> [EXTRACTED ENTRIES]

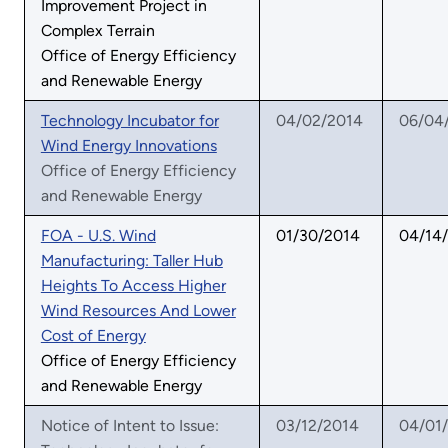
Improvement Project in
Complex Terrain
Office of Energy Efficiency
and Renewable Energy
Technology Incubator for
04/02/2014
06/04
Wind Energy Innovations
Office of Energy Efficiency
and Renewable Energy
FOA - U.S. Wind
01/30/2014
04/14
Manufacturing: Taller Hub
Heights To Access Higher
Wind Resources And Lower
Cost of Energy
Office of Energy Efficiency
and Renewable Energy
Notice of Intent to Issue:
03/12/2014
04/01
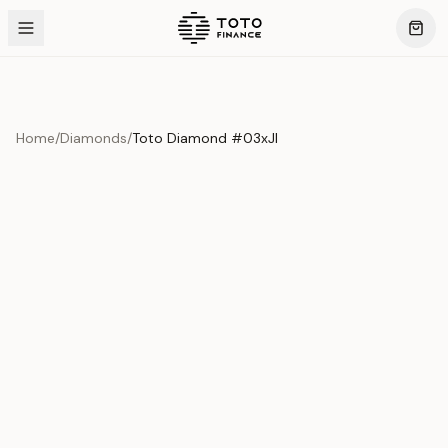
Home
/
Diamonds
/
Toto Diamond #03xJI
Product Overview
This exquisite piece represents the pinnacle of quality
and craftsmanship. Each asset is carefully selected and
verified to meet our stringent standards.
Edition
Diamonds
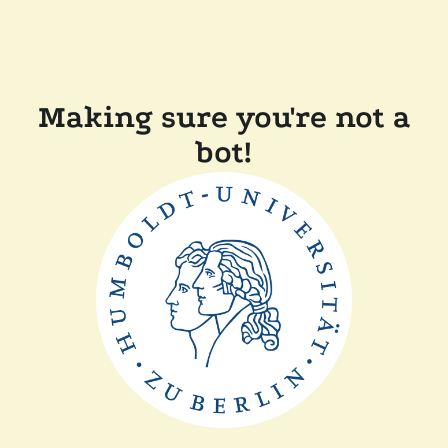
Making sure you're not a
bot!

> [DIRECTIONS FOR THIS TASK]
Pull every line containing "Wind" from the data.

> [TASK SOLUTION]
Wind Energy Innovations
FOA - U.S. Wind
Wind Resources And Lower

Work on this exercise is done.